**Problem requirements:**
Each record that follows should be duplicated exactly, except for its pictures.

*** Source records ***

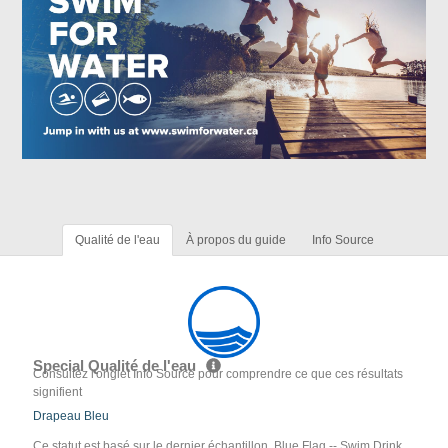
Qualité de l'eau
À propos du guide
Info Source
Special Qualité de l'eau
Consultez l'onglet Info Source pour comprendre ce que ces résultats
signifient
Drapeau Bleu
Ce statut est basé sur le dernier échantillon. Blue Flag -- Swim Drink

***

**Solution to this task:**
Qualité de l'eau
À propos du guide
Info Source
Special Qualité de l'eau
Consultez l'onglet Info Source pour comprendre ce que ces résultats
signifient
Drapeau Bleu
Ce statut est basé sur le dernier échantillon. Blue Flag -- Swim Drink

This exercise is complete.